Definitely, all traffic is readable by CloudFlare. Whereas if you have your own SSL certs everything going through the "normal internet infrastructure" is encrypted (in theory your webhost is able to get to it, but definitely not as easily - and this is only an issue if you rent a server).
On top of that there are many arguments against CloudFlare when it comes to an open and decentralized internet.
EDIT: didn't read the Philosophically in your comment. CloudFlare does many things against an open internet, for a long time they blocked (or required excessive captchas) for all TOR users.
Looks great. If it's static, try using netlify and cloudflare; I've used cloudflare with great success for years, and I just tried netlify (works great & free).
I had to do a pam config recently. Having only tweaked a few settings previously, it was kind of intimidating as I was doing some security-type stuff and had to rewrite the config. I locked myself out more times than I care to remember; thank God I was working (mostly) in virtual machines. This is especially a problem since the necessary pam settings vary from distro to distro.
If you really want to, test it on a vm that replicates your machine first and make sure you document exactly what to do to get it working.
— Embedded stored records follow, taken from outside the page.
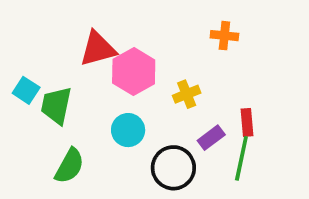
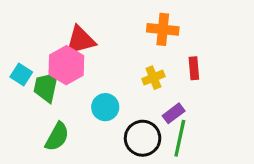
orange cross: (224, 36) -> (163, 29), moved, size x1.4
pink hexagon: (134, 71) -> (66, 65), moved
red rectangle: (247, 122) -> (194, 68), moved
green line: (241, 158) -> (180, 138), moved

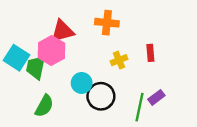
orange cross: (163, 29) -> (107, 23), moved
cyan square: (21, 74) -> (16, 58), size x1.5
purple rectangle: (174, 113) -> (156, 97), moved
black circle: (143, 138) -> (101, 96), moved

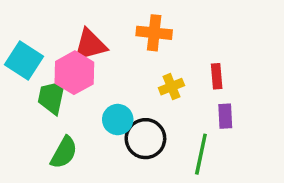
cyan square: (16, 58) -> (24, 61), moved
purple rectangle: (156, 97) -> (225, 116), moved, turned -56

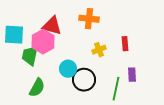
red triangle: (90, 45) -> (52, 26), turned 30
cyan square: (24, 61) -> (14, 35), turned -30
purple rectangle: (225, 116) -> (132, 75), moved

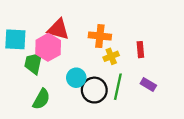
orange cross: (89, 19) -> (100, 36), moved
purple rectangle: (132, 75) -> (148, 84), turned -56
green line: (116, 89) -> (118, 87), moved

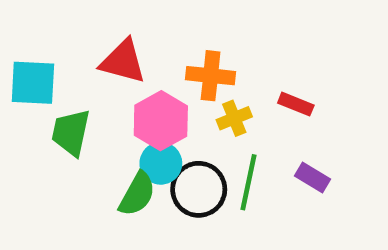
pink hexagon: (48, 47) -> (161, 121), moved
red rectangle: (140, 50) -> (296, 104), turned -63
green semicircle: (41, 99) -> (137, 194), moved

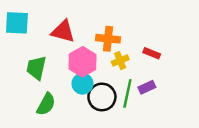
cyan square: (33, 83) -> (17, 23), moved
purple rectangle: (312, 177) -> (147, 87), moved, turned -56
green semicircle: (137, 194) -> (46, 104), moved

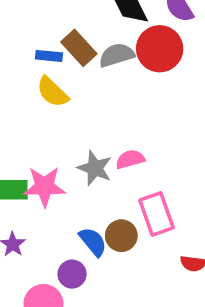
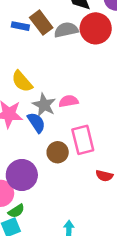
yellow semicircle: (52, 92) -> (22, 81), moved
blue semicircle: (93, 242) -> (36, 123), moved
purple circle: (72, 274) -> (22, 175), size x1.6

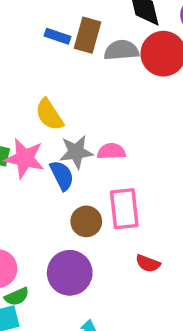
brown rectangle: (41, 23) -> (88, 35), turned 45
gray star: (44, 105) -> (76, 152), turned 30
purple circle: (22, 175) -> (70, 273), moved

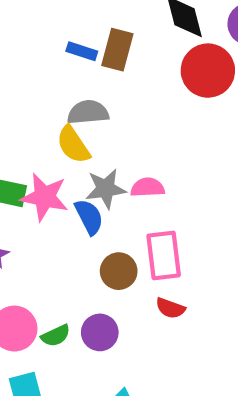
gray semicircle: (121, 50) -> (88, 112), moved
red semicircle: (148, 263) -> (170, 308), moved
purple circle: (70, 273) -> (100, 332), size x0.7
green semicircle: (17, 297) -> (56, 336), moved

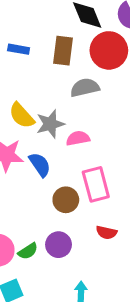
brown rectangle: (117, 50) -> (63, 51), moved
gray semicircle: (88, 112) -> (85, 88), moved
gray star: (106, 189) -> (50, 124), moved
red semicircle: (170, 308) -> (106, 232), moved

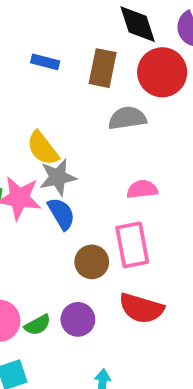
gray star: (50, 124) -> (58, 177), moved
pink semicircle: (78, 138) -> (142, 189), moved
red semicircle: (106, 232) -> (141, 308), size x1.6

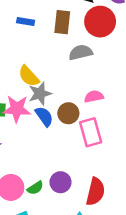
brown circle: (92, 262) -> (68, 113), moved
red semicircle: (141, 308) -> (95, 192), moved, turned -88

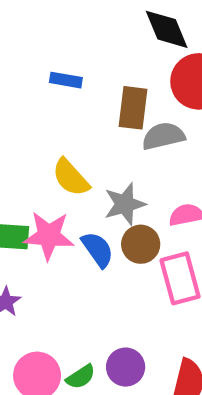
brown rectangle: (62, 22) -> (133, 108), moved
gray star: (40, 94) -> (125, 204), moved

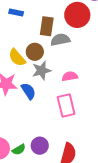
brown circle: (141, 244) -> (35, 52), moved

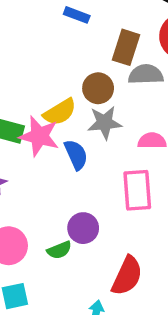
yellow semicircle: (17, 58) -> (60, 112), moved, turned -90
purple circle: (40, 146) -> (83, 228), moved
green semicircle: (19, 150) -> (59, 250), moved

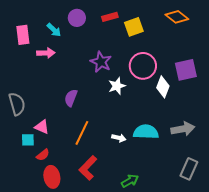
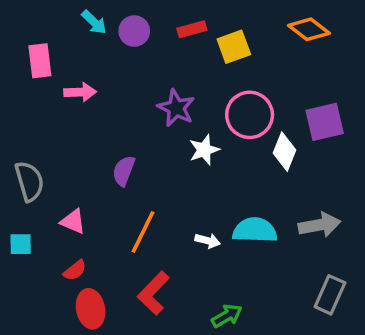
cyan arrow: (54, 30) -> (94, 22), moved
cyan square: (28, 140) -> (21, 244), moved

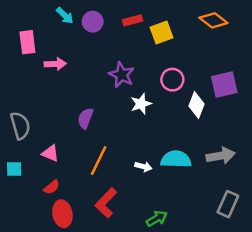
pink circle: (250, 115) -> (172, 80), size x0.7

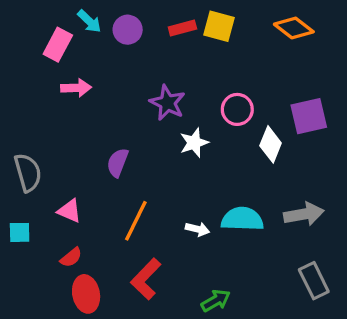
yellow square: (161, 33) -> (219, 26), moved, turned 35
pink rectangle: (27, 42) -> (58, 45), moved, turned 35
gray rectangle: (228, 204) -> (314, 281), turned -50

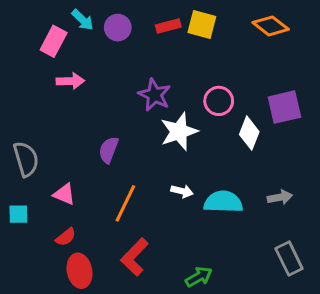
white star: (194, 143) -> (179, 132), size x1.4
gray arrow: (304, 214) -> (280, 197), size x0.7
white arrow: (197, 229) -> (182, 191), moved

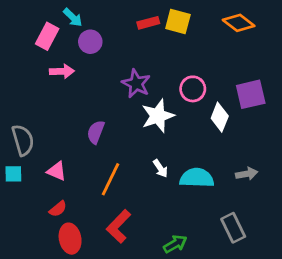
purple circle: (118, 28) -> (90, 42), moved
white arrow: (182, 191) -> (160, 168), turned 42
cyan square: (18, 214) -> (13, 174), moved
gray rectangle: (289, 258) -> (233, 228), moved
To be clear, it should be fine if you're just adding a module, but sometimes getting the exact settings can be hard, so make sure to do it in a vm first and be careful. Just trying to keep others from going through what I went through.
Megacorps have their own reasons to select technology. Your best bet is probably to go with a Yubikey (or something like it). It's about $50 and it's what several of the big Linux projects themselves use so it's well tested and documented.
- if you have an opaque enclave on the device (e.g. a black box you can't peer into), you can't know what it's doing
- if you don't, you can read the private key bits out
Your statement was that it has a private enclave you cannot extract key material out of, which resolves the latter half of the question, but not the former, I think?
I'd never done anything much with pam before but found it relatively easy to get PrivacyIDEA working on CentOS, it's even easier if you're using Ubuntu. https://www.privacyidea.org/ and Cornelius is really helpful.
I've used 2FA for SSH at $lastjobatmegacorp, however all that infrastructure was supported by a team of people dedicated to such things. How finicky would setting this up for myself be in practice? (Am I being paranoid for NOT wanting to go the extra mile to ensure that I actually have access to my systems when I need it the most?)